KLASSE 42: Instrumente.
in BERLIN.
Perimeter zur Messung im Dunkeln.
Der ärztlichen Praxis fehlte es bisher an einer Methode, das peripherische Gesichtsfeld auf zuverlässige Weise zu bestimmen.
Dieser Mangel findet namentlich darin seine Begründung, dafs die Bestimmungen im hellen Raum ausgeführt wurden, wobei es schwer hielt, das Auge der Versuchspersonen auf einen bestimmten Punkt dauernd zu fixiren und zu verhindern, dafs das von dem Arzt der Peripherie entgegengeführte Object das Auge der Versuchsperson von dem fixirten Mittelpunkt ablenkt.
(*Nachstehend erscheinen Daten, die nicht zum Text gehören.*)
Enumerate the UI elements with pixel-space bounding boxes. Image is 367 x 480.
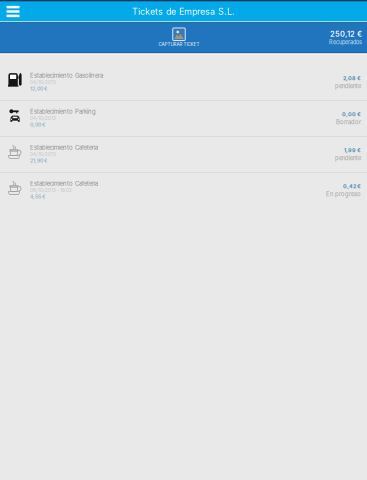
button[interactable]: Establecimiento Parking <box>0 101 367 137</box>
staticText: Establecimiento Cafetería <box>30 144 98 151</box>
button[interactable]: Establecimiento Cafetería <box>0 137 367 173</box>
staticText: En progreso <box>326 191 361 198</box>
button[interactable]: Establecimiento Cafetería <box>0 173 367 209</box>
staticText: 0,42 € <box>343 183 361 190</box>
staticText: Recuperados <box>329 39 362 46</box>
button[interactable]: Establecimiento Gasolinera <box>0 65 367 101</box>
staticText: 21,90 € <box>30 157 48 164</box>
staticText: 04/10/2013 <box>30 152 56 157</box>
staticText: CAPTURAR TICKET <box>158 42 200 47</box>
staticText: 04/10/2013 <box>30 80 56 85</box>
staticText: pendiente <box>335 83 361 90</box>
button[interactable]: Menu <box>0 1 26 22</box>
staticText: Establecimiento Parking <box>30 108 96 115</box>
staticText: Tickets de Empresa S.L. <box>132 6 235 17</box>
staticText: 2,08 € <box>343 75 361 82</box>
staticText: 250,12 € <box>330 29 362 38</box>
staticText: 0,00 € <box>30 121 46 128</box>
staticText: Borrador <box>336 119 361 126</box>
staticText: 4,55 € <box>30 193 46 200</box>
staticText: 12,00 € <box>30 85 48 92</box>
staticText: 0,00 € <box>342 111 361 118</box>
staticText: 04/10/2013 <box>30 116 56 121</box>
staticText: Establecimiento Gasolinera <box>30 72 103 79</box>
staticText: pendiente <box>335 155 361 162</box>
button[interactable]: CAPTURAR TICKET <box>123 23 235 52</box>
staticText: 1,99 € <box>344 147 361 154</box>
staticText: 09/10/2013 - 18:02 <box>30 188 72 193</box>
staticText: Establecimiento Cafetería <box>30 180 98 187</box>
Aufserdem lassen alle bekannten Perimeter eine der wichtigsten Thatsachen aus der physiologischen Optik aufser Acht. Die Untersuchungen von Hering, v. Kries, König und anderen haben unzweifelhaft dargethan, dafs tdas an die Tageshelle gewöhnte Auge die Farben nur mit dem' Punkte des deutlichsten Sehens wahrnehme, während die Farbenempfindlichkeit der Peripherie eine sehr geringe ist. Die Folge davon ist, dafs die im Hellen vorgenommenen perimetrischen Messungen nur höchst mangelhafte und unvollkommene Resultate geben können.
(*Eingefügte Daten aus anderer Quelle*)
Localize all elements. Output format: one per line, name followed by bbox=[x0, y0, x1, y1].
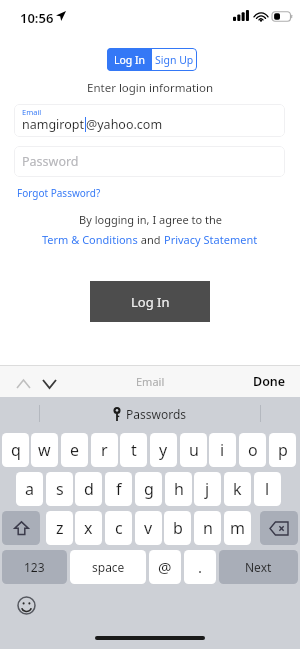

Dieselben Forscher haben aber auch nachgewiesen, dafs das für das Dunkel adaptirte Auge mit dem Punkte des deutlichsten Sehens nut* Hell und Dunkel wahrnimmt, während die Peripherie hundert bis zweihundert mal farbenempfindlicher ist als bei Tageshelle (v. Kries).
Dieser Uebelstand wird durch das den Gegenstand vorliegender Erfindung bildende Dunkelperimeter ganz beseitigt.
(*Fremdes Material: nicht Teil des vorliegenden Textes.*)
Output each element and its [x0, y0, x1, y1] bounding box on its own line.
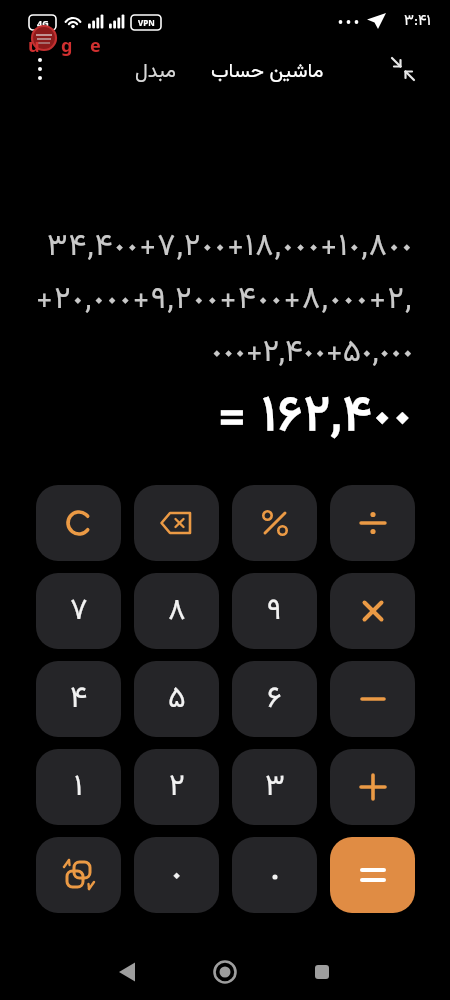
- staticText: ۳:۴۱: [404, 10, 431, 33]
- staticText: e: [90, 33, 101, 58]
- button[interactable]: [232, 837, 317, 913]
- staticText: ۹: [267, 588, 282, 635]
- button[interactable]: ۹: [232, 573, 317, 649]
- button[interactable]: ۲: [134, 749, 219, 825]
- button[interactable]: مبدل: [128, 52, 184, 90]
- button[interactable]: [330, 661, 415, 737]
- staticText: ۱: [74, 764, 83, 811]
- staticText: ٠٠٠+۲,۴٠٠+۵٠,٠٠٠: [211, 329, 414, 377]
- button[interactable]: [36, 485, 121, 561]
- staticText: ۳۴,۴٠٠+۷,۲٠٠+۱۸,٠٠٠+۱٠,۸٠٠: [47, 223, 414, 271]
- button[interactable]: ۶: [232, 661, 317, 737]
- button[interactable]: ۳: [232, 749, 317, 825]
- button[interactable]: [134, 485, 219, 561]
- button[interactable]: ۴: [36, 661, 121, 737]
- button[interactable]: [36, 837, 121, 913]
- button[interactable]: ۱: [36, 749, 121, 825]
- button[interactable]: [232, 485, 317, 561]
- staticText: ۶: [267, 676, 282, 723]
- staticText: ماشین حساب: [211, 56, 324, 87]
- button[interactable]: ۵: [134, 661, 219, 737]
- button[interactable]: [203, 950, 247, 994]
- staticText: VPN: [138, 17, 155, 28]
- staticText: ۲: [169, 764, 185, 811]
- staticText: ٠: [171, 852, 183, 899]
- staticText: +۲٠,٠٠٠+۹,۲٠٠+۴٠٠+۸,٠٠٠+۲,: [36, 276, 414, 324]
- button[interactable]: [300, 950, 344, 994]
- staticText: u: [28, 33, 40, 58]
- button[interactable]: [330, 749, 415, 825]
- button[interactable]: ماشین حساب: [204, 52, 330, 90]
- button[interactable]: ٠: [134, 837, 219, 913]
- staticText: g: [61, 33, 73, 58]
- staticText: مبدل: [135, 56, 177, 87]
- button[interactable]: ۷: [36, 573, 121, 649]
- staticText: ۸: [168, 588, 186, 635]
- staticText: = ۱۶۲,۴٠٠: [218, 379, 414, 449]
- button[interactable]: [24, 54, 56, 88]
- staticText: 4G: [37, 17, 49, 29]
- staticText: ۵: [168, 676, 186, 723]
- staticText: ۳: [265, 764, 285, 811]
- button[interactable]: [330, 837, 415, 913]
- button[interactable]: [330, 485, 415, 561]
- staticText: ۴: [70, 676, 88, 723]
- staticText: ۷: [70, 588, 88, 635]
- button[interactable]: ۸: [134, 573, 219, 649]
- button[interactable]: [386, 52, 420, 86]
- button[interactable]: [105, 950, 149, 994]
- button[interactable]: [330, 573, 415, 649]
Wie bereits der Titel besagt, werden mit Hülfe dieses Apparates die Versuche nicht mehr im hellen Räume, sondern im Dunkeln ausgeführt und das Auge der Versuchsperson durch einen von einer elektrischen Glühlampe erleuchteten Punkt fixirt.
Mit Hülfe dieses Apparates läfst sich das peripherische Gesichtsfeld einer Versuchsperson sehr genau feststellen und ferner auch bestimmen, in welchen Zonen des Feldes das Auge für Farben empfindlich ist und wie grofs leuchtende Punkte sein müssen, um überhaupt wahrgenommen, sowie als eine gewisse Farbe erkannt zu werden. Aufserdem kann auch neben diesen Messungen mit vorliegendem Apparate bestimmt werden, wie lange ein Lichteindruck von einer gewissen Gröfse auf eine bestimmte Stelle der Peripherie der Netzhaut wirken mufs, um überhaupt als Farbe wahrgenommen zu werden, and endlich, wie grofs bei einem Individuum die sogenannte Entschliefsungszeit ist zwischen der Wahrnehmung von farblosem bezw. farbigem Licht.
Auf beiliegender Zeichnung ist der Apparat zur Anschauung gebracht.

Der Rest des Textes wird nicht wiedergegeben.